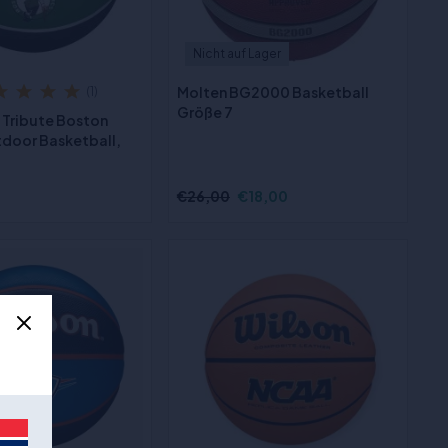
Nicht auf Lager
Molten BG2000 Basketball
(1)
Größe 7
 Tribute Boston
tdoor Basketball,
€26,00
€18,00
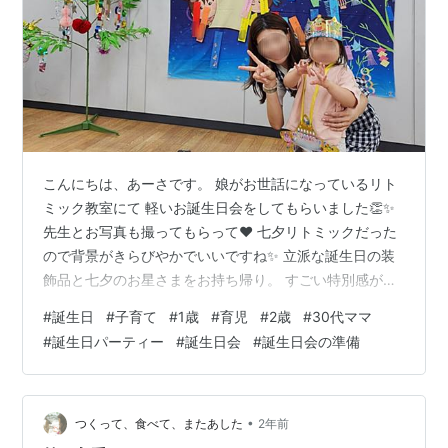
こんにちは、あーさです。 娘がお世話になっているリト
ミック教室にて 軽いお誕生日会をしてもらいました👏✨
先生とお写真も撮ってもらって♥ 七夕リトミックだった
ので背景がきらびやかでいいですね✨ 立派な誕生日の装
飾品と七夕のお星さまをお持ち帰り。 すごい特別感があ
っていいですね！！！ ちなみに娘の誕生日は7/12。 我が
#
誕生日
#
子育て
#
1歳
#
育児
#
2歳
#
30代ママ
家での誕生日パーティーのことはまだ何も決まっており
#
誕生日パーティー
#
誕生日会
#
誕生日会の準備
ません。 じいじとばあばに何が欲しいかの連絡もまだで
きてません。 （ブログ更新より先にやれよって話） きっ
と世の2歳たちはもう大人と同じ食べ物を食べてるんでし
ょうけど 市販のケーキはまだ母の気持ちが付いていけま
•
つくって、食べて、またあした
2年前
せん(笑) でも最近…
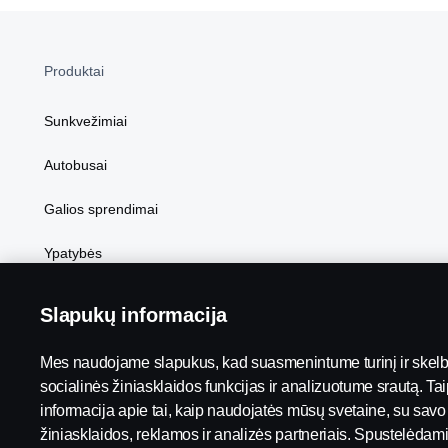
Produktai
Sunkvežimiai
Autobusai
Galios sprendimai
Ypatybės
Slapukų informacija
Mes naudojame slapukus, kad suasmenintume turinį ir skel
socialinės žiniasklaidos funkcijas ir analizuotume srautą. Ta
Scania in Your Region:
LIETUVA
informacija apie tai, kaip naudojatės mūsų svetaine, su savo
žiniasklaidos, reklamos ir analizės partneriais. Spustelėdami 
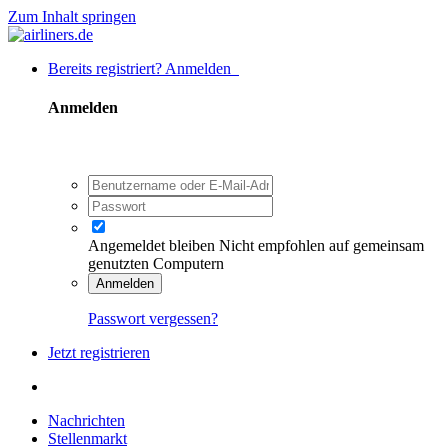
Zum Inhalt springen
Bereits registriert? Anmelden
Anmelden
Angemeldet bleiben
Nicht empfohlen auf gemeinsam
genutzten Computern
Anmelden
Passwort vergessen?
Jetzt registrieren
Nachrichten
Stellenmarkt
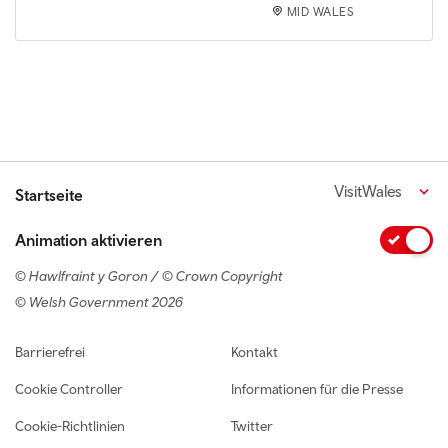
MID WALES
VisitWales
Startseite
Animation aktivieren
© Hawlfraint y Goron / © Crown Copyright
© Welsh Government 2026
Footer navigation
Barrierefrei
Kontakt
Cookie Controller
Informationen für die Presse
Cookie-Richtlinien
Twitter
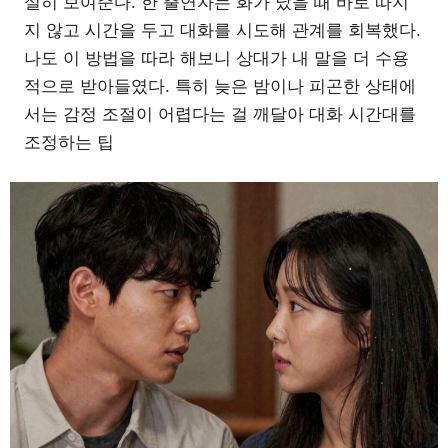
실히 보여준다. 한 출연자는 화가 났을 때 바로 따지
지 않고 시간을 두고 대화를 시도해 관계를 회복했다.
나도 이 방법을 따라 해보니 상대가 내 말을 더 수용
적으로 받아들였다. 특히 늦은 밤이나 피곤한 상태에
서는 감정 조절이 어렵다는 걸 깨달아 대화 시간대를
조정하는 팁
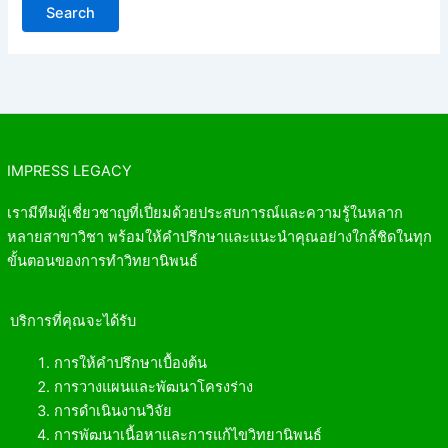
IMPRESS LEGACY
เรามีทีมผู้เชี่ยวชาญที่เปี่ยมด้วยประสบการณ์และความรู้ในหลาก
หลายสาขาวิชา พร้อมให้คำปรึกษาและแนะนำคุณอย่างใกล้ชิดในทุก
ขั้นตอนของการทำวิทยานิพนธ์
บริการที่คุณจะได้รับ
การให้คำปรึกษาเบื้องต้น
การวางแผนและพัฒนาโครงร่าง
การดำเนินงานวิจัย
การพัฒนาเนื้อหาและการแก้ไขวิทยานิพนธ์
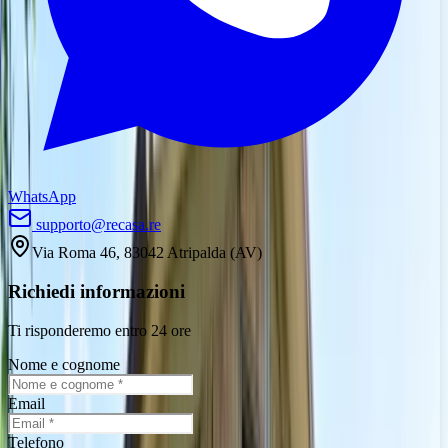
WhatsApp
supporto@recasa.re
Via Roma 46
,
83042
Atripalda
(
AV
)
Richiedi informazioni
Ti risponderemo entro 24 ore
Nome e cognome
Email
Telefono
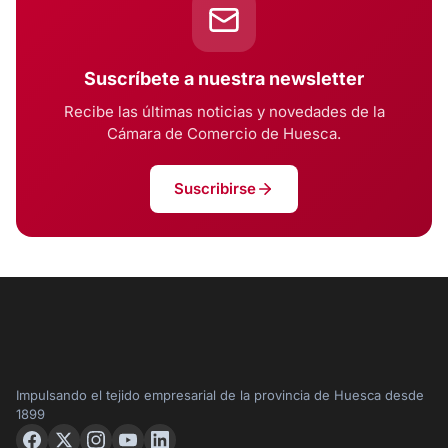
Suscríbete a nuestra newsletter
Recibe las últimas noticias y novedades de la
Cámara de Comercio de Huesca.
Suscribirse
Impulsando el tejido empresarial de la provincia de Huesca desde
1899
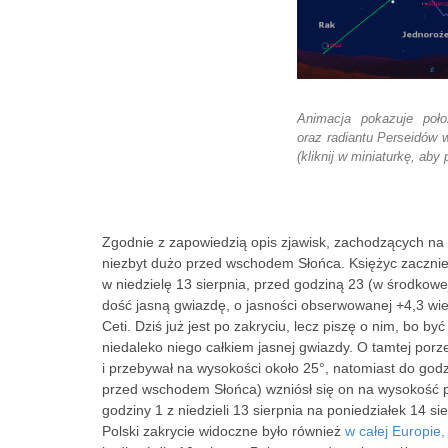
Animacja pokazuje poło
oraz radiantu Perseidów w
(kliknij w miniaturkę, aby
Zgodnie z zapowiedzią opis zjawisk, zachodzących na n
niezbyt dużo przed wschodem Słońca. Księżyc zacznie
w niedzielę 13 sierpnia, przed godziną 23 (w środkowe
dość jasną gwiazdę, o jasności obserwowanej +4,3 w
Ceti. Dziś już jest po zakryciu, lecz piszę o nim, bo 
niedaleko niego całkiem jasnej gwiazdy. O tamtej porze
i przebywał na wysokości około 25°, natomiast do godz
przed wschodem Słońca) wzniósł się on na wysokość pr
godziny 1 z niedzieli 13 sierpnia na poniedziałek 14 si
Polski zakrycie widoczne było również
w całej Europie,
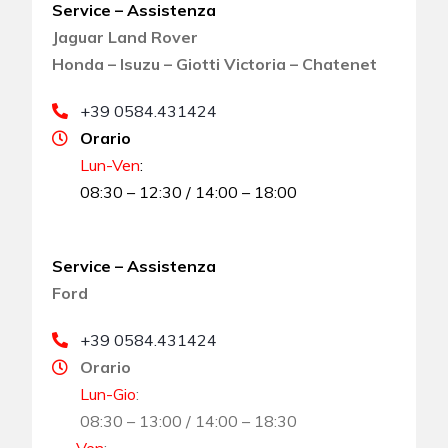
Service – Assistenza
Jaguar Land Rover
Honda – Isuzu – Giotti Victoria – Chatenet
+39 0584.431424
Orario
Lun-Ven
:
08:30 – 12:30 / 14:00 – 18:00
Service – Assistenza
Ford
+39 0584.431424
Orario
Lun-Gio
:
08:30 – 13:00 / 14:00 – 18:30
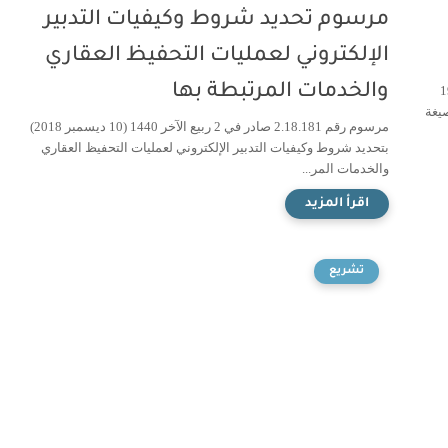
مرسوم تحديد شروط وكيفيات التدبير
الإلكتروني لعمليات التحفيظ العقاري
والخدمات المرتبطة بها
اريخ 17 يوليوز 1967
وبات الكحولية أو الممزوجة بالكحول PDF (صيغة
مرسوم رقم 2.18.181 صادر في 2 ربيع الآخر 1440 (10 ديسمبر 2018)
بتحديد شروط وكيفيات التدبير الإلكتروني لعمليات التحفيظ العقاري
والخدمات المر...
تشريع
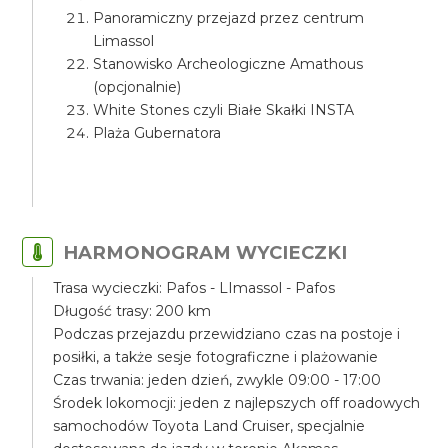
Panoramiczny przejazd przez centrum
Limassol
Stanowisko Archeologiczne Amathous
(opcjonalnie)
White Stones czyli Białe Skałki INSTA
Plaża Gubernatora
HARMONOGRAM WYCIECZKI
Trasa wycieczki: Pafos - LImassol - Pafos
Długość trasy: 200 km
Podczas przejazdu przewidziano czas na postoje i
posiłki, a także sesje fotograficzne i plażowanie
Czas trwania: jeden dzień, zwykle 09:00 - 17:00
Środek lokomocji: jeden z najlepszych off roadowych
samochodów Toyota Land Cruiser, specjalnie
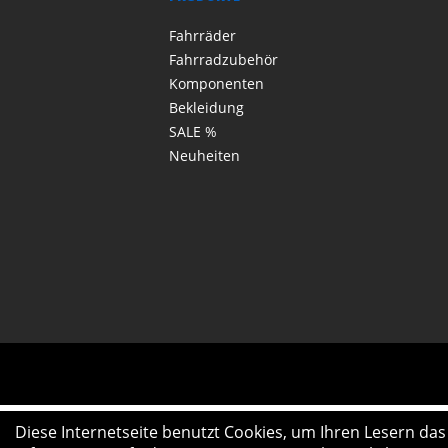
Fahrräder
Fahrradzubehör
Komponenten
Bekleidung
SALE %
Neuheiten
Diese Internetseite benutzt Cookies, um Ihren Lesern da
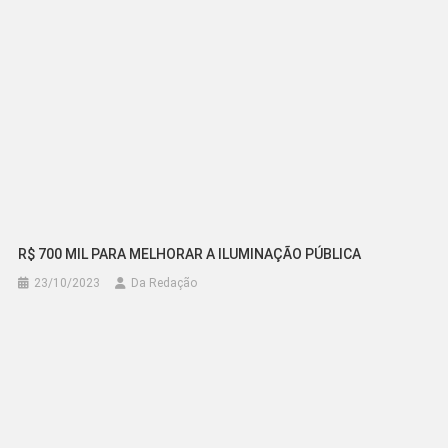
R$ 700 MIL PARA MELHORAR A ILUMINAÇÃO PÚBLICA
23/10/2023
Da Redação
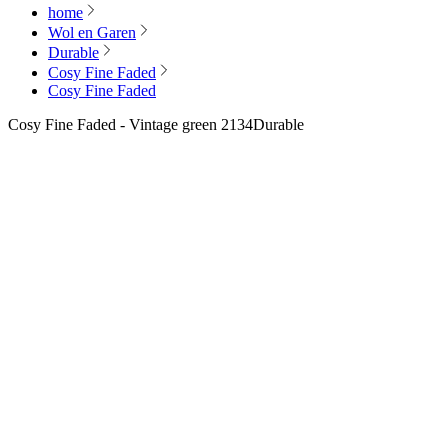
home
Wol en Garen
Durable
Cosy Fine Faded
Cosy Fine Faded
Cosy Fine Faded - Vintage green 2134
Durable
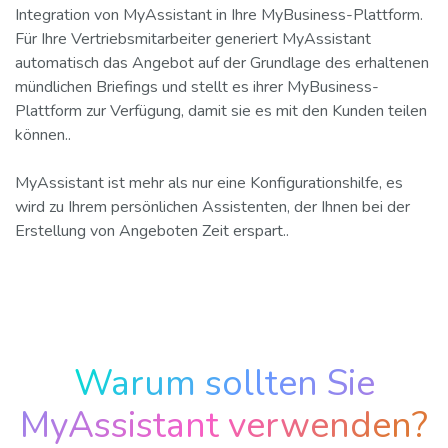
Integration von MyAssistant in Ihre MyBusiness-Plattform.
Für Ihre Vertriebsmitarbeiter generiert MyAssistant
automatisch das Angebot auf der Grundlage des erhaltenen
mündlichen Briefings und stellt es ihrer MyBusiness-
Plattform zur Verfügung, damit sie es mit den Kunden teilen
können..
MyAssistant ist mehr als nur eine Konfigurationshilfe, es
wird zu Ihrem persönlichen Assistenten, der Ihnen bei der
Erstellung von Angeboten Zeit erspart..
Warum sollten Sie
MyAssistant verwenden?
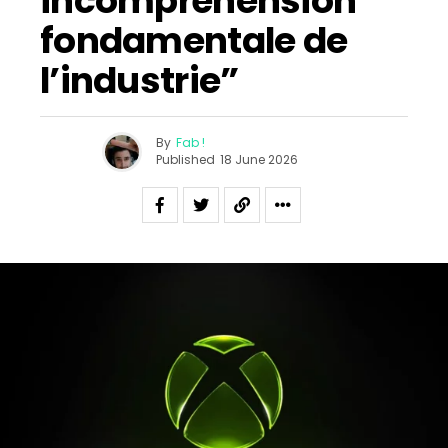
incompréhension
fondamentale de
l’industrie”
By
Fab !
Published
18 June 2026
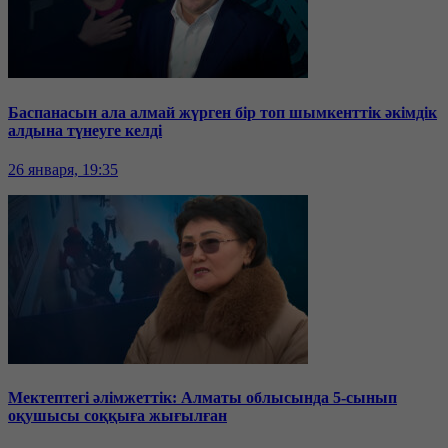
Баспанасын ала алмай жүрген бір топ шымкенттік әкімдік
алдына түнеуге келді
26 января, 19:35
Мектептегі әлімжеттік: Алматы облысында 5-сынып
оқушысы соққыға жығылған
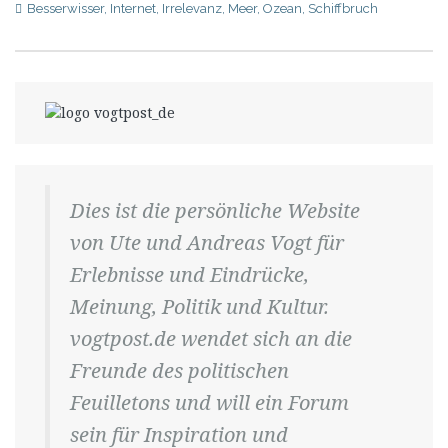
Besserwisser
,
Internet
,
Irrelevanz
,
Meer
,
Ozean
,
Schiffbruch
Dies ist die persönliche Website
von Ute und Andreas Vogt für
Erlebnisse und Eindrücke,
Meinung, Politik und Kultur.
vogtpost.de wendet sich an die
Freunde des politischen
Feuilletons und will ein Forum
sein für Inspiration und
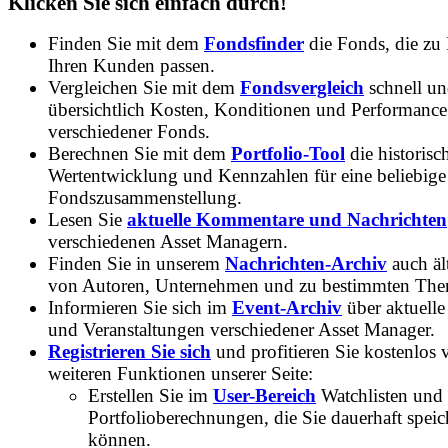
Klicken Sie sich einfach durch!
Finden Sie mit dem
Fondsfinder
die Fonds, die zu
Ihren Kunden passen.
Vergleichen Sie mit dem
Fondsvergleich
schnell u
übersichtlich Kosten, Konditionen und Performance
verschiedener Fonds.
Berechnen Sie mit dem
Portfolio-Tool
die historisc
Wertentwicklung und Kennzahlen für eine beliebige
Fondszusammenstellung.
Lesen Sie
aktuelle Kommentare und Nachrichten
verschiedenen Asset Managern.
Finden Sie in unserem
Nachrichten-Archiv
auch ält
von Autoren, Unternehmen und zu bestimmten Th
Informieren Sie sich im
Event-Archiv
über aktuelle
und Veranstaltungen verschiedener Asset Manager.
Registrieren Sie sich
und profitieren Sie kostenlos 
weiteren Funktionen unserer Seite:
Erstellen Sie im
User-Bereich
Watchlisten und
Portfolioberechnungen, die Sie dauerhaft speic
können.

_ _ _ _ _ _ _

◆ **REQUIRED ACTION**
Check each line above for the string "والخدمات" and return those that contain it.

◆ **RESULT**
والخدمات المرتبطة بها
والخدمات المر...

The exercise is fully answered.